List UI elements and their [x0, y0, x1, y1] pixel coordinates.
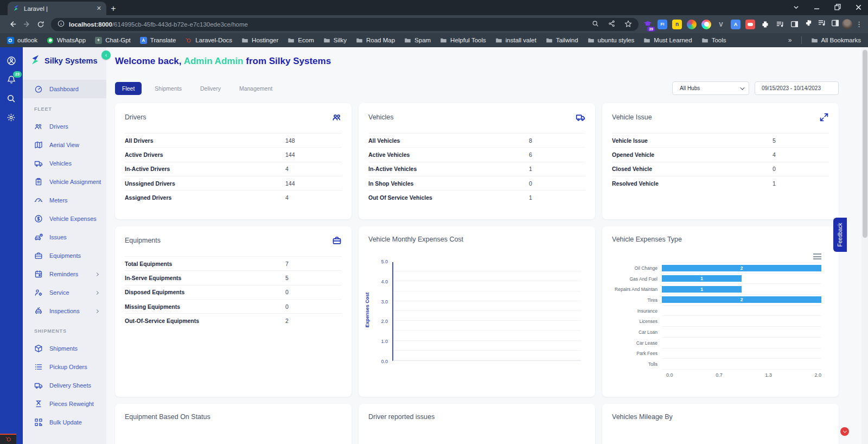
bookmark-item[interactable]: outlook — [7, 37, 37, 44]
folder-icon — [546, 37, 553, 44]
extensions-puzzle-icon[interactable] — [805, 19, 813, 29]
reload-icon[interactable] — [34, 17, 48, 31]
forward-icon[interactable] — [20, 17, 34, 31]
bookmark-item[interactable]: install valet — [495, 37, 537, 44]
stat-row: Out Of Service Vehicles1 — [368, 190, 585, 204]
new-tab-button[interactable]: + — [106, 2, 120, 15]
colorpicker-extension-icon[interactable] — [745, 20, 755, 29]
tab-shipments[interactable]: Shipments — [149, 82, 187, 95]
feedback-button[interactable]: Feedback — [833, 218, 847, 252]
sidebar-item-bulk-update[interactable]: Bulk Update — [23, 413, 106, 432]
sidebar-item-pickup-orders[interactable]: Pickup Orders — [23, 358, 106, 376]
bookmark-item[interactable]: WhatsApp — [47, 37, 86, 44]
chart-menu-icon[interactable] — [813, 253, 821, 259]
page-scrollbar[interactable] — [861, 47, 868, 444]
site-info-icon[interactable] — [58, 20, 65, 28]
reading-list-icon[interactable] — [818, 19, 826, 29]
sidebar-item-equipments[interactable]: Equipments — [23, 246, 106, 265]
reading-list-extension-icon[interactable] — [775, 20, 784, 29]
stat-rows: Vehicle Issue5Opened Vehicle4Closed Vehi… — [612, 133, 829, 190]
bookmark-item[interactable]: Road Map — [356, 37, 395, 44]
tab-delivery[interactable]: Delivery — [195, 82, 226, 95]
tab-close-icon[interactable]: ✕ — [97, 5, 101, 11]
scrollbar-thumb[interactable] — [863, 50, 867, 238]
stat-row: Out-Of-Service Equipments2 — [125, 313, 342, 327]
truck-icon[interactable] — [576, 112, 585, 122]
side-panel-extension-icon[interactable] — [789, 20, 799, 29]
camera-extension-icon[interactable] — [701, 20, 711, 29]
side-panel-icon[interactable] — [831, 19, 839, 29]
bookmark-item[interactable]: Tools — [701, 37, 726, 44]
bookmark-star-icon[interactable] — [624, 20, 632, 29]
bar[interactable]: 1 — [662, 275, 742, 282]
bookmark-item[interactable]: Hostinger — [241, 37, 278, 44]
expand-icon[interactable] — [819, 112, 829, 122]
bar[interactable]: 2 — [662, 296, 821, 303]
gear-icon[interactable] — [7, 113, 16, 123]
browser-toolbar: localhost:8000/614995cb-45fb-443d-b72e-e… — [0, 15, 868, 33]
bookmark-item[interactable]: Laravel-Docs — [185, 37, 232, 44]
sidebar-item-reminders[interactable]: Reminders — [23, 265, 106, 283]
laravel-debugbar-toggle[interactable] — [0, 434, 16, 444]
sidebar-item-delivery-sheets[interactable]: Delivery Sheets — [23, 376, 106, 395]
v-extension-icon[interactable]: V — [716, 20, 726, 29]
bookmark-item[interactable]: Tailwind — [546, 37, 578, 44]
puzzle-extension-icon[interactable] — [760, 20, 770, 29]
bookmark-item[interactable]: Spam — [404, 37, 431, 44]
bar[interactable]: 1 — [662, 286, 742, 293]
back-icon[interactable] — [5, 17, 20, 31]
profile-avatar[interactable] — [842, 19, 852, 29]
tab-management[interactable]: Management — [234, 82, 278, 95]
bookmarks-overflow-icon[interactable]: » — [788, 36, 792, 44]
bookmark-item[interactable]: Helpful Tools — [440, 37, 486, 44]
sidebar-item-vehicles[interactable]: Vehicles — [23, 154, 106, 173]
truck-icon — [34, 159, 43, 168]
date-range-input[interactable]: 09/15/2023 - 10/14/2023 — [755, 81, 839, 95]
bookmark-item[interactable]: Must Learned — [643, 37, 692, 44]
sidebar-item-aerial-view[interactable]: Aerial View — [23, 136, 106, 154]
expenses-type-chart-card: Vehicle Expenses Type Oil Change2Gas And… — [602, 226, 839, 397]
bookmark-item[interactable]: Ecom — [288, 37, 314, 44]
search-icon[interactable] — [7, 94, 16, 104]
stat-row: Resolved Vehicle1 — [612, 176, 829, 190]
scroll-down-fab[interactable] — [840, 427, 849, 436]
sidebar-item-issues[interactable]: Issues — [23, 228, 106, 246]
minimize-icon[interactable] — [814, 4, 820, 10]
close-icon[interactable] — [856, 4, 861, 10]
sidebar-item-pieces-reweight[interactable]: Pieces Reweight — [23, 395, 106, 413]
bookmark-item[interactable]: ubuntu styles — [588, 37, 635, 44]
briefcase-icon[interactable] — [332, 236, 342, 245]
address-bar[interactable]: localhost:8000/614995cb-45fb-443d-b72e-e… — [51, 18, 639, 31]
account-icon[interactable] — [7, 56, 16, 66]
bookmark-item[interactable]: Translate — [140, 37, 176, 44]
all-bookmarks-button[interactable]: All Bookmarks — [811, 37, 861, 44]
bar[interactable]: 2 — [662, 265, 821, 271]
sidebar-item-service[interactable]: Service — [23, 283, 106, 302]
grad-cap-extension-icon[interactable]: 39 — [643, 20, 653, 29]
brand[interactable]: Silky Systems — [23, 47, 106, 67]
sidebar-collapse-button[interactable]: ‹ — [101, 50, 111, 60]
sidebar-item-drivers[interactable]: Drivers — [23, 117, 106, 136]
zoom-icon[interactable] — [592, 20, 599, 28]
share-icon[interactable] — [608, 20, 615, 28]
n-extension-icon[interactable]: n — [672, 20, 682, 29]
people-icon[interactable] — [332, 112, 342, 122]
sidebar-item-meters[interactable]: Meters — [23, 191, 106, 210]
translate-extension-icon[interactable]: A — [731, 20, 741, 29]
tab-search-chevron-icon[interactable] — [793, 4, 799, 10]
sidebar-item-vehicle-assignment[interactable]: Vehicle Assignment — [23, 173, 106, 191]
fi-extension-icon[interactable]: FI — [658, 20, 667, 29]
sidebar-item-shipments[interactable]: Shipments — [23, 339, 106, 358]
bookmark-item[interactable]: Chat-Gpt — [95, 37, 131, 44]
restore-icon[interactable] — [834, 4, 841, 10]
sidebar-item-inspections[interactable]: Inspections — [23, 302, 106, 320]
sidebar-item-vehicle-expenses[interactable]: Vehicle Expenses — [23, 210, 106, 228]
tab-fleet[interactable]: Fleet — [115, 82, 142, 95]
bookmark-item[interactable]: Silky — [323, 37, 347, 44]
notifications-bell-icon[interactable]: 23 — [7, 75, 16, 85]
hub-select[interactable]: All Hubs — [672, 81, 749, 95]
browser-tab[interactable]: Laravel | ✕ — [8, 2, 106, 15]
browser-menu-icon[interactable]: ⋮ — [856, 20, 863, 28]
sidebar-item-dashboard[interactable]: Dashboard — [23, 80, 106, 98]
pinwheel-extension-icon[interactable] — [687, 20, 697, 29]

**Your goal:** Please keep every line of the data the same when you reproduce it, and keep every picture out.

**Your solution:**
List UI elements and their [x0, y0, x1, y1] pixel coordinates.
bookmark-item[interactable]: outlook — [7, 37, 37, 44]
folder-icon — [546, 37, 553, 44]
extensions-puzzle-icon[interactable] — [805, 19, 813, 29]
reload-icon[interactable] — [34, 17, 48, 31]
forward-icon[interactable] — [20, 17, 34, 31]
bookmark-item[interactable]: install valet — [495, 37, 537, 44]
stat-row: Out Of Service Vehicles1 — [368, 190, 585, 204]
new-tab-button[interactable]: + — [106, 2, 120, 15]
colorpicker-extension-icon[interactable] — [745, 20, 755, 29]
tab-shipments[interactable]: Shipments — [149, 82, 187, 95]
feedback-button[interactable]: Feedback — [833, 218, 847, 252]
sidebar-item-bulk-update[interactable]: Bulk Update — [23, 413, 106, 432]
sidebar-item-pickup-orders[interactable]: Pickup Orders — [23, 358, 106, 376]
bookmark-item[interactable]: WhatsApp — [47, 37, 86, 44]
chart-menu-icon[interactable] — [813, 253, 821, 259]
page-scrollbar[interactable] — [861, 47, 868, 444]
site-info-icon[interactable] — [58, 20, 65, 28]
reading-list-icon[interactable] — [818, 19, 826, 29]
sidebar-item-equipments[interactable]: Equipments — [23, 246, 106, 265]
reading-list-extension-icon[interactable] — [775, 20, 784, 29]
stat-rows: Vehicle Issue5Opened Vehicle4Closed Vehi… — [612, 133, 829, 190]
bookmark-item[interactable]: Road Map — [356, 37, 395, 44]
tab-delivery[interactable]: Delivery — [195, 82, 226, 95]
tab-close-icon[interactable]: ✕ — [97, 5, 101, 11]
scrollbar-thumb[interactable] — [863, 50, 867, 238]
stat-row: Out-Of-Service Equipments2 — [125, 313, 342, 327]
truck-icon[interactable] — [576, 112, 585, 122]
side-panel-extension-icon[interactable] — [789, 20, 799, 29]
camera-extension-icon[interactable] — [701, 20, 711, 29]
side-panel-icon[interactable] — [831, 19, 839, 29]
bookmark-item[interactable]: Tools — [701, 37, 726, 44]
bookmark-star-icon[interactable] — [624, 20, 632, 29]
bar[interactable]: 1 — [662, 275, 742, 282]
bookmark-item[interactable]: Hostinger — [241, 37, 278, 44]
expand-icon[interactable] — [819, 112, 829, 122]
bar[interactable]: 2 — [662, 296, 821, 303]
gear-icon[interactable] — [7, 113, 16, 123]
browser-toolbar: localhost:8000/614995cb-45fb-443d-b72e-e… — [0, 15, 868, 33]
bookmark-item[interactable]: Laravel-Docs — [185, 37, 232, 44]
sidebar-item-reminders[interactable]: Reminders — [23, 265, 106, 283]
laravel-debugbar-toggle[interactable] — [0, 434, 16, 444]
sidebar-item-delivery-sheets[interactable]: Delivery Sheets — [23, 376, 106, 395]
v-extension-icon[interactable]: V — [716, 20, 726, 29]
bookmark-item[interactable]: Tailwind — [546, 37, 578, 44]
puzzle-extension-icon[interactable] — [760, 20, 770, 29]
bookmark-item[interactable]: Spam — [404, 37, 431, 44]
bar[interactable]: 1 — [662, 286, 742, 293]
back-icon[interactable] — [5, 17, 20, 31]
profile-avatar[interactable] — [842, 19, 852, 29]
tab-management[interactable]: Management — [234, 82, 278, 95]
bookmarks-overflow-icon[interactable]: » — [788, 36, 792, 44]
bookmark-item[interactable]: Helpful Tools — [440, 37, 486, 44]
sidebar-item-vehicles[interactable]: Vehicles — [23, 154, 106, 173]
truck-icon — [34, 159, 43, 168]
date-range-input[interactable]: 09/15/2023 - 10/14/2023 — [755, 81, 839, 95]
bookmark-item[interactable]: Must Learned — [643, 37, 692, 44]
sidebar-item-aerial-view[interactable]: Aerial View — [23, 136, 106, 154]
expenses-type-chart-card: Vehicle Expenses Type Oil Change2Gas And… — [602, 226, 839, 397]
bookmark-item[interactable]: Ecom — [288, 37, 314, 44]
search-icon[interactable] — [7, 94, 16, 104]
stat-row: Resolved Vehicle1 — [612, 176, 829, 190]
scroll-down-fab[interactable] — [840, 427, 849, 436]
sidebar-item-issues[interactable]: Issues — [23, 228, 106, 246]
minimize-icon[interactable] — [814, 4, 820, 10]
close-icon[interactable] — [856, 4, 861, 10]
sidebar-item-pieces-reweight[interactable]: Pieces Reweight — [23, 395, 106, 413]
bookmark-item[interactable]: ubuntu styles — [588, 37, 635, 44]
briefcase-icon[interactable] — [332, 236, 342, 245]
address-bar[interactable]: localhost:8000/614995cb-45fb-443d-b72e-e… — [51, 18, 639, 31]
account-icon[interactable] — [7, 56, 16, 66]
bookmark-item[interactable]: Translate — [140, 37, 176, 44]
all-bookmarks-button[interactable]: All Bookmarks — [811, 37, 861, 44]
bar[interactable]: 2 — [662, 265, 821, 271]
sidebar-item-service[interactable]: Service — [23, 283, 106, 302]
grad-cap-extension-icon[interactable]: 39 — [643, 20, 653, 29]
brand[interactable]: Silky Systems — [23, 47, 106, 67]
sidebar-collapse-button[interactable]: ‹ — [101, 50, 111, 60]
sidebar-item-drivers[interactable]: Drivers — [23, 117, 106, 136]
zoom-icon[interactable] — [592, 20, 599, 28]
share-icon[interactable] — [608, 20, 615, 28]
n-extension-icon[interactable]: n — [672, 20, 682, 29]
people-icon[interactable] — [332, 112, 342, 122]
sidebar-item-meters[interactable]: Meters — [23, 191, 106, 210]
translate-extension-icon[interactable]: A — [731, 20, 741, 29]
tab-search-chevron-icon[interactable] — [793, 4, 799, 10]
sidebar-item-vehicle-assignment[interactable]: Vehicle Assignment — [23, 173, 106, 191]
fi-extension-icon[interactable]: FI — [658, 20, 667, 29]
sidebar-item-shipments[interactable]: Shipments — [23, 339, 106, 358]
bookmark-item[interactable]: Chat-Gpt — [95, 37, 131, 44]
restore-icon[interactable] — [834, 4, 841, 10]
sidebar-item-inspections[interactable]: Inspections — [23, 302, 106, 320]
sidebar-item-vehicle-expenses[interactable]: Vehicle Expenses — [23, 210, 106, 228]
tab-fleet[interactable]: Fleet — [115, 82, 142, 95]
bookmark-item[interactable]: Silky — [323, 37, 347, 44]
notifications-bell-icon[interactable]: 23 — [7, 75, 16, 85]
hub-select[interactable]: All Hubs — [672, 81, 749, 95]
browser-tab[interactable]: Laravel | ✕ — [8, 2, 106, 15]
browser-menu-icon[interactable]: ⋮ — [856, 20, 863, 28]
sidebar-item-dashboard[interactable]: Dashboard — [23, 80, 106, 98]
pinwheel-extension-icon[interactable] — [687, 20, 697, 29]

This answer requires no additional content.